3. **Suffix structures**: Suffix array + LCP array, or suffix automaton can solve this in O(n) or O(n log n).

Given the constraints (n up to 100,000), I should aim for O(n log n) or O(n).

Let me implement the binary search + rolling hash approach:

1. Binary search on the answer L from 1 to len(s)
2. For each L, check if any substring of length L appears at least k times using rolling hash
3. Return the maximum L that satisfies the condition

For the rolling hash check:
- Compute hash of all substrings of length L
- Count occurrences of each hash
- If any hash appears >= k times, return True

However, there's a collision issue with rolling hash. I should use double hashing or a large modulus to minimize collisions.

Actually, let me think about this more carefully. For n=100,000, O(n log n) should be acceptable.

Let me implement:

```python
def longest_k_repeated(s: str, k: int) -> int:
    if k == 1:
        return len(s)
    if len(s) == 0:
        return 0
    
    def check(length: int) -> bool:
        if length == 0:
            return False
        if length > len(s):
            return False
        
        # Use rolling hash to count substring occurrences
        # Double hash to avoid collisions
        MOD1 = 10**9 + 7
        MOD2 = 10**9 + 9
        BASE1 = 31
        BASE2 = 37
        
        n = len(s)
        if length > n:
            return False
        
        # Compute initial hashes
        h1 = 0
        h2 = 0
        for i in range(length):
            h1 = (h1 * BASE1 + ord(s[i])) % MOD1
            h2 = (h2 * BASE2 + ord(s[i])) % MOD2
        
        # Store hash pairs and count
        from collections import defaultdict
        hash_counts = defaultdict(int)
        hash_counts[(h1, h2)] = 1
        
        # Rolling hash for remaining substrings
        for i in range(1, n - length + 1):
            # Remove leading character
            h1 = (h1 - ord(s[i-1]) * pow(BASE1, length - 1, MOD1)) % MOD1
            h2 = (h2 - ord(s[i-1]) * pow(BASE2, length - 1, MOD2)) % MOD2
            
            # Add new character
            h1 = (h1 * BASE1 + ord(s[i + length - 1])) % MOD1
            h2 = (h2 * BASE2 + ord(s[i + length - 1])) % MOD2
            
            hash_counts[(h1, h2)] += 1
        
        # Check if any hash appears >= k times
        for count in hash_counts.values():
            if count >= k:
                return True
        
        return False
    
    # Binary search for the longest length
    left, right = 1, len(s)
    result = 0
    
    while left <= right:
        mid = (left + right) // 2
        if check(mid):
            result = mid
            left = mid + 1
        else:
            right = mid - 1
    
    return result
```

I'm carefully considering the edge cases and implementation details. The binary search approach allows me to efficiently find the longest substring that appears at least k times. Double hashing helps minimize collision risks, making the solution more robust for large input strings.

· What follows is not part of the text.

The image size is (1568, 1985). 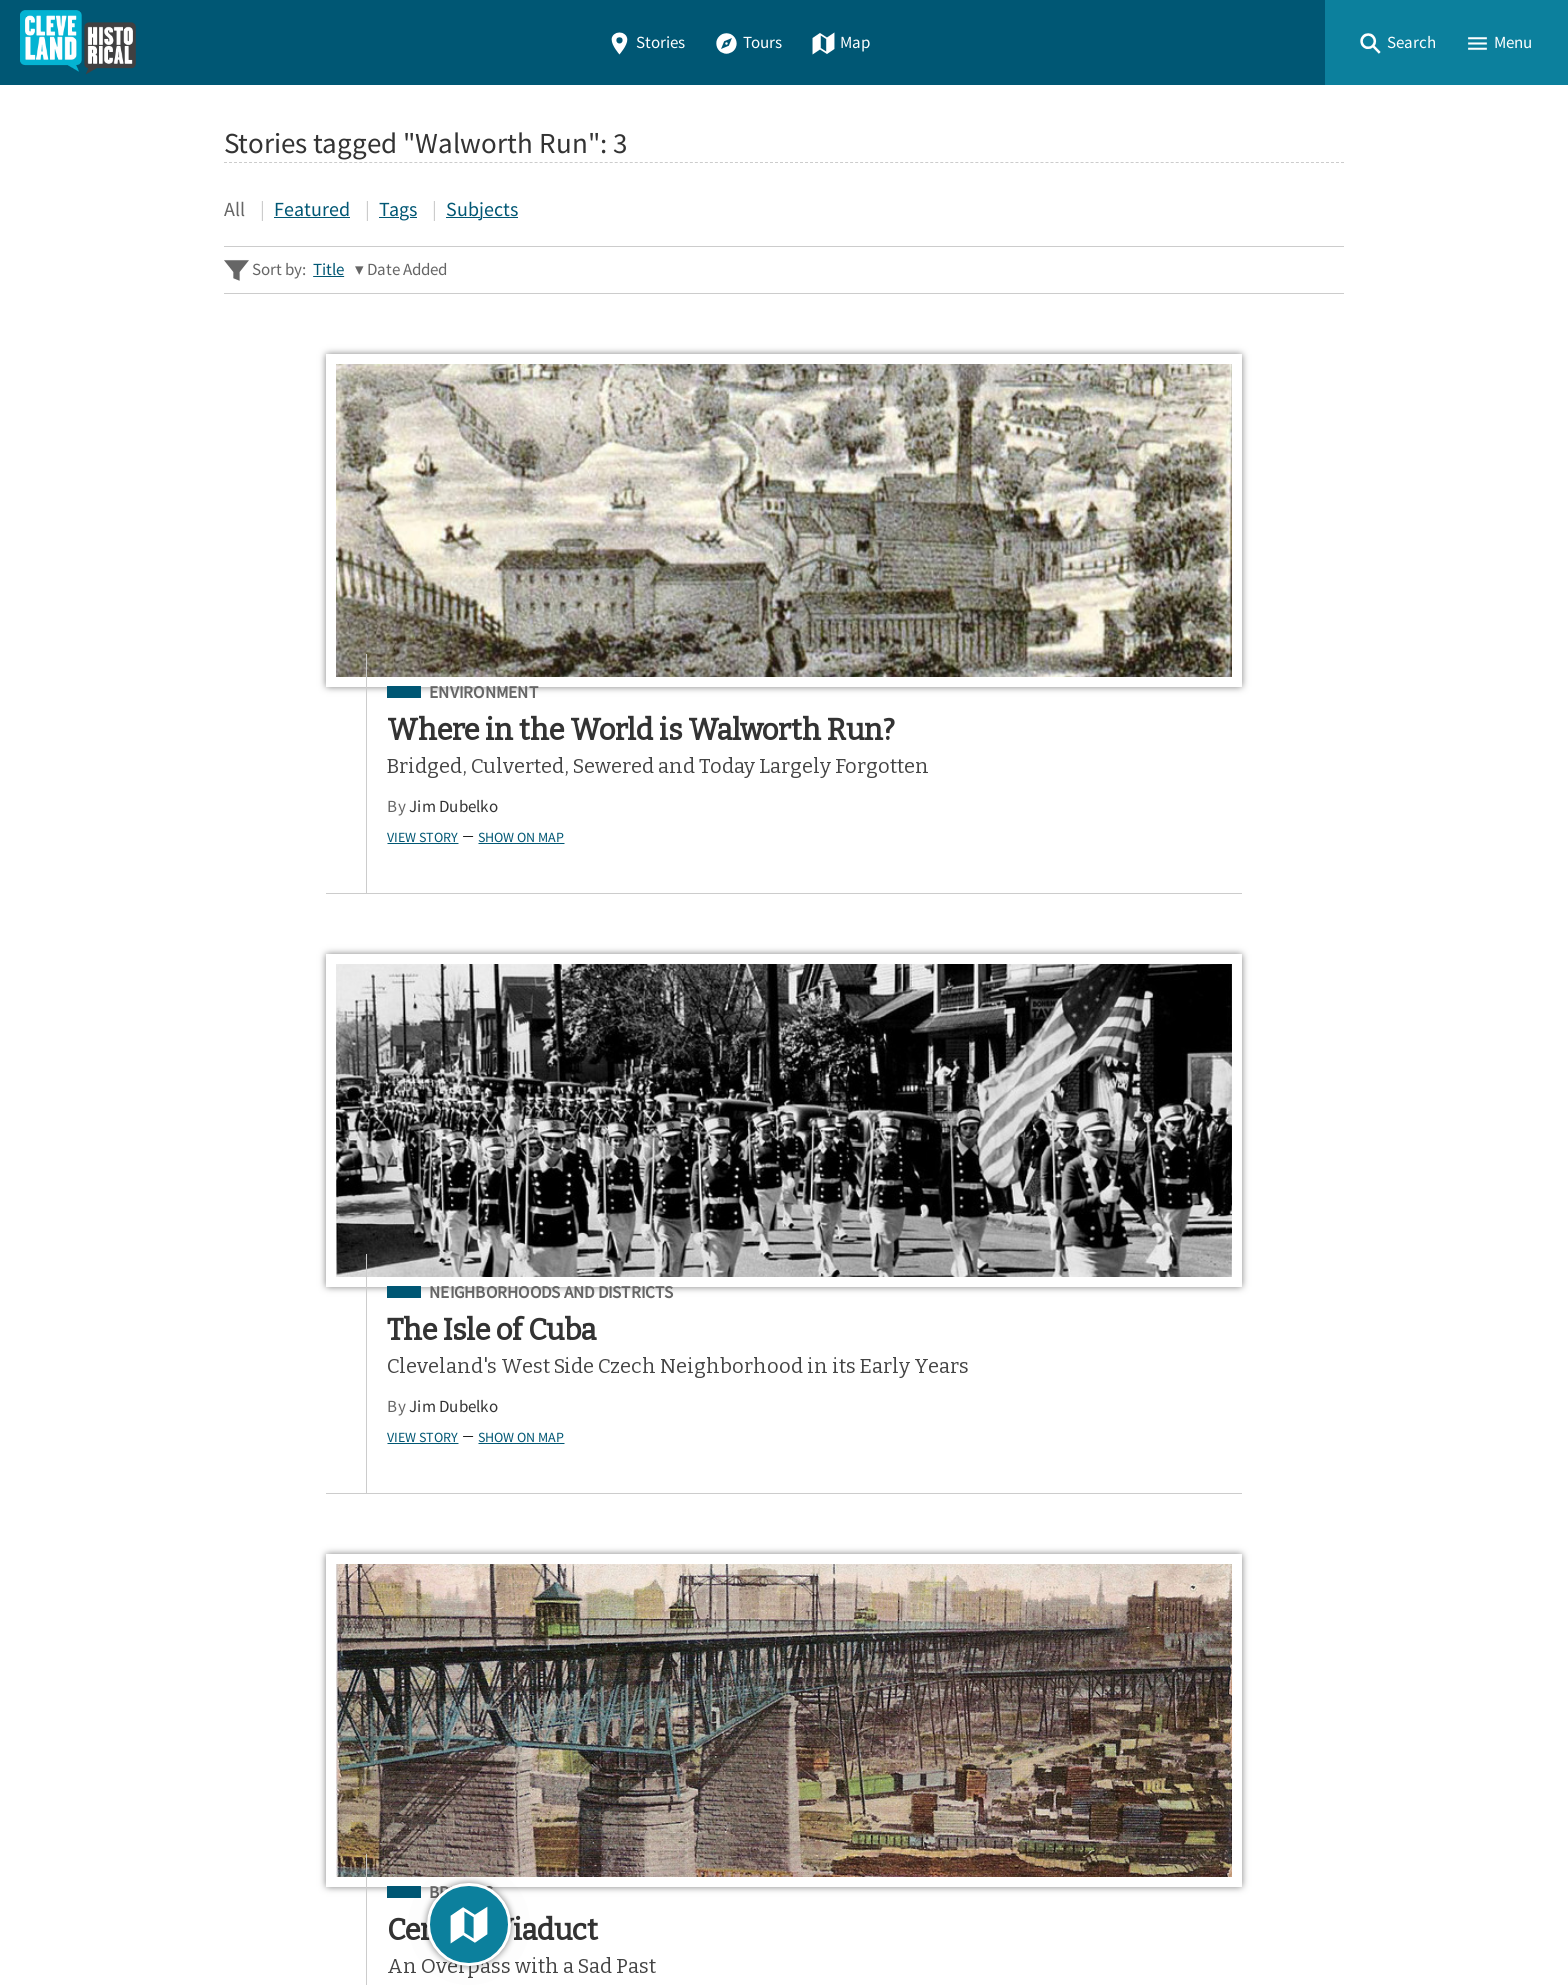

The key challenge is handling the rolling hash computation efficiently while avoiding potential hash collisions. I'll need to carefully manage the hash calculations to ensure accuracy.

The implementation requires careful handling of edge cases like empty strings, single character strings, and scenarios where no substring meets the k-occurrence requirement.

I'll focus on creating a robust solution that can handle various input scenarios while maintaining computational efficiency.

The binary search approach allows me to systematically explore substring lengths, checking each potential length against the k-occurrence constraint. By using rolling hash techniques, I can efficiently count substring occurrences without exhaustive enumeration.

Key considerations include managing hash collisions, handling edge cases like empty strings, and ensuring the algorithm performs well within the 100,000 character limit.

The implementation will leverage Python's built-in collections and mathematical operations to create a concise yet powerful substring analysis method.